September 25, 2009
WASHINGTON, DC--Referencing the venerable presidential speechwriter and New York Times columnist Michael Gerson, Congressman Frank Wolf of Virginia berated the Obama Administration for neglecting human rights concerns on Wednesday morning (September 23, 2009). His dynamic speech preceded President Obama's Speech to the UN that evening, in which the President pledged US commitment to siding with "those who stand up for freedom." Read the Congressman's remarks below:
Extensions of Remarks
HON. FRANK R. WOLF of Virginia
Wednesday, September 23, 2009
Administration Once Again Sidelines Human Rights
Mr. WOLF. Madam Speaker, I again rise to express my deep disappointment with the Obama administration’s sidelining of human rights in U.S. foreign policy.

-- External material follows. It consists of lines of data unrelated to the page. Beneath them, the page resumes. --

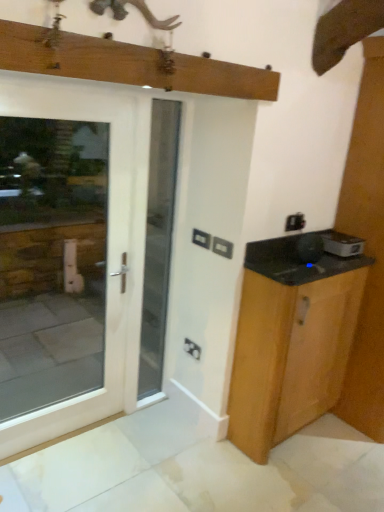 Question: Which direction should I rotate to look at black plastic electric outlet at center, the 2th electric outlet positioned from the bottom?

Choices:
 (A) left
 (B) right

Answer: (B)

Question: Which direction should I rotate to look at matte black electric outlet at center, the 1th electric outlet viewed from the back, — up or down?

Choices:
 (A) down
 (B) up

Answer: (A)

Question: Does white plastic electric outlet at center, the first electric outlet when ordered from top to bottom, have a greater width compared to white glossy door at center?

Choices:
 (A) no
 (B) yes

Answer: (A)

Question: From a real-world perspective, is white plastic electric outlet at center, which is counted as the second electric outlet, starting from the front, located beneath white glossy door at center?

Choices:
 (A) yes
 (B) no

Answer: (B)

Question: Is white plastic electric outlet at center, which is counted as the second electric outlet, starting from the front, aimed at white glossy door at center?

Choices:
 (A) no
 (B) yes

Answer: (A)

Question: From a real-world perspective, does white plastic electric outlet at center, marked as the 2th electric outlet in a back-to-front arrangement, stand above white glossy door at center?

Choices:
 (A) yes
 (B) no

Answer: (A)

Question: From the image's perspective, is white plastic electric outlet at center, the third electric outlet in the bottom-to-top sequence, on top of white glossy door at center?

Choices:
 (A) yes
 (B) no

Answer: (A)

Question: Considering the relative sizes of white plastic electric outlet at center, the first electric outlet when ordered from top to bottom, and white glossy door at center in the image provided, is white plastic electric outlet at center, the first electric outlet when ordered from top to bottom, taller than white glossy door at center?

Choices:
 (A) no
 (B) yes

Answer: (A)

Question: Is white glossy door at center closer to camera compared to wooden cabinet at right?

Choices:
 (A) yes
 (B) no

Answer: (B)

Question: Is white glossy door at center placed right next to wooden cabinet at right?

Choices:
 (A) no
 (B) yes

Answer: (A)

Question: Considering the relative sizes of white glossy door at center and wooden cabinet at right in the image provided, is white glossy door at center thinner than wooden cabinet at right?

Choices:
 (A) no
 (B) yes

Answer: (B)

Question: Can you confirm if white glossy door at center is shorter than wooden cabinet at right?

Choices:
 (A) yes
 (B) no

Answer: (B)

Question: Would you say white glossy door at center is outside wooden cabinet at right?

Choices:
 (A) yes
 (B) no

Answer: (A)

Question: Can you confirm if white glossy door at center is wider than wooden cabinet at right?

Choices:
 (A) yes
 (B) no

Answer: (B)

Question: Does matte black electric outlet at center, the 1th electric outlet viewed from the back, appear on the right side of white glossy door at center?

Choices:
 (A) yes
 (B) no

Answer: (A)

I submit for the Record an op-ed from today’s Washington Post aptly titled “A Cold Shoulder to Liberty.” Columnist Michael Gerson writes of the administration’s snub of the Dalai Lama on his upcoming visit to the nation’s capital.
Two years ago, the Dalai Lama received the Congressional Gold Medal in the rotunda of the U.S. Capitol. President Bush personally presented it to him. I was there for the occasion where this man of peace and dignity was honored for his life’s work in promoting basic rights for his people.
Next month, the Dalai Lama will again visit Washington, but this time he will be denied a visit with President Obama lest it ruffle feathers in Beijing in the lead up to the president’s visit there in November.
I am reminded of another administration which declined to meet with a dissident for fear of souring an upcoming meeting. It was 1975, and Aleksandr Solzhenitsyn was set to visit Washington. Henry Kissinger led the charge in refusing him a meeting with President Ford, who was worried about upsetting Soviet leader Brezhnev prior to the upcoming summit.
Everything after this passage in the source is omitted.